───── Dataset content

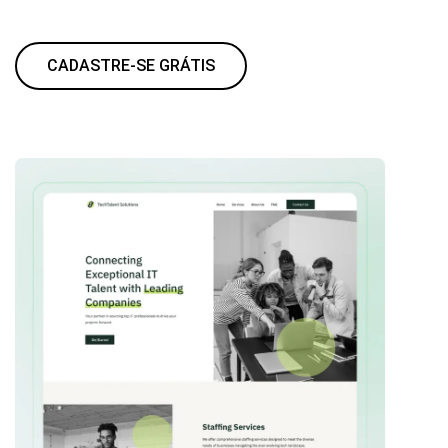
CADASTRE-SE GRÁTIS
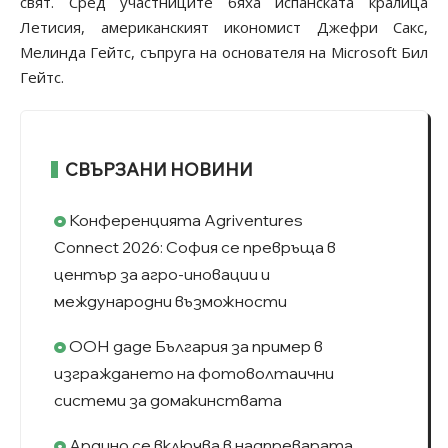
свят. Сред участниците бяха испанската кралица
Летисия, американският икономист Джефри Сакс,
Мелинда Гейтс, съпруга на основателя на Microsoft Бил
Гейтс.
СВЪРЗАНИ НОВИНИ
Конференцията Agriventures
Connect 2026: София се превръща в
център за агро-иновации и
международни възможности
ООН даде България за пример в
изграждането на фотоволтаични
системи за домакинствата
Ардино се включва в надпреварата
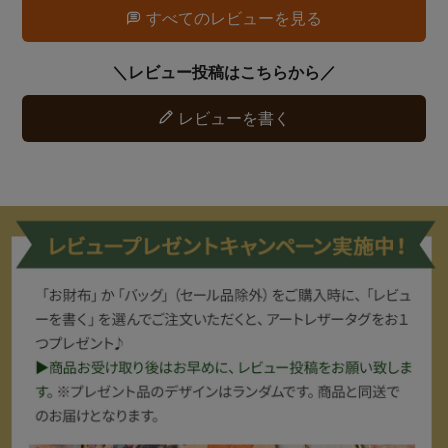
すべてのレビューを見る
レビューを書く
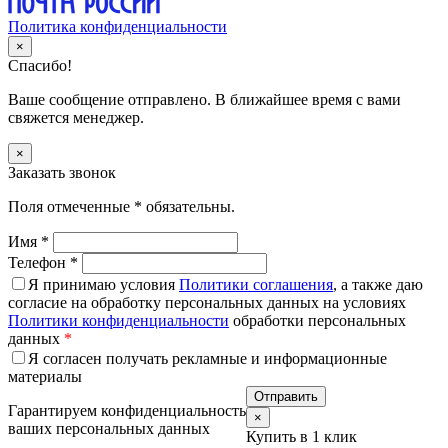
Политика конфиденциальности
×
Спасибо!
Ваше сообщение отправлено. В ближайшее время с вами
свяжется менеджер.
×
Заказать звонок
Поля отмеченные
*
обязательны.
Имя
*
Телефон
*
Я принимаю условия
Политики соглашения
, а также даю
согласие на обработку персональных данных на условиях
Политики конфиденциальности
обработки персональных
данных
*
Я согласен получать рекламные и информационные
материалы
Гарантируем конфиденциальность
×
ваших персональных данных
Купить в 1 клик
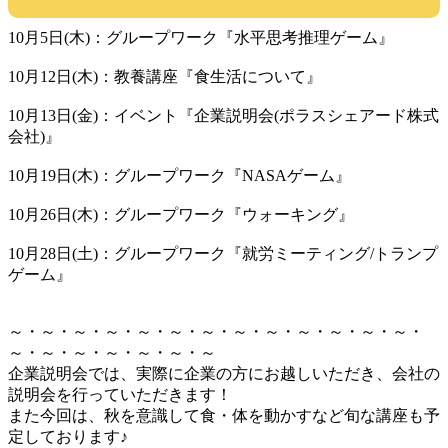
10月5日(木)：グループワーク『水平思考推理ゲーム』
10月12日(木)：教養講座『食生活について』
10月13日(金)：イベント『企業説明会(ポラスシェアード株式
会社)』
10月19日(木)：グループワーク『NASAゲーム』
10月26日(木)：グループワーク『ウォーキング』
10月28日(土)：グループワーク『就労ミーティング/トランプ
ゲーム』
～・～・～・～・～・～・～・～・～・～・～・～・～・
～・～・～・～・～・～・～
企業説明会では、実際に企業の方にお越しいただき、会社の
説明会を行っていただきます！
また今回は、秋を意識して食・体を動かすなど旬な講座も予
定しております♪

──────────

Your objective
What you return should be only the exact lines from the top of the entries through the line with "ООН даде България за пример в", minus the pictures.

Task result
CADASTRE-SE GRÁTIS
свят. Сред участниците бяха испанската кралица
Летисия, американският икономист Джефри Сакс,
Мелинда Гейтс, съпруга на основателя на Microsoft Бил
Гейтс.
СВЪРЗАНИ НОВИНИ
Конференцията Agriventures
Connect 2026: София се превръща в
център за агро-иновации и
международни възможности
ООН даде България за пример в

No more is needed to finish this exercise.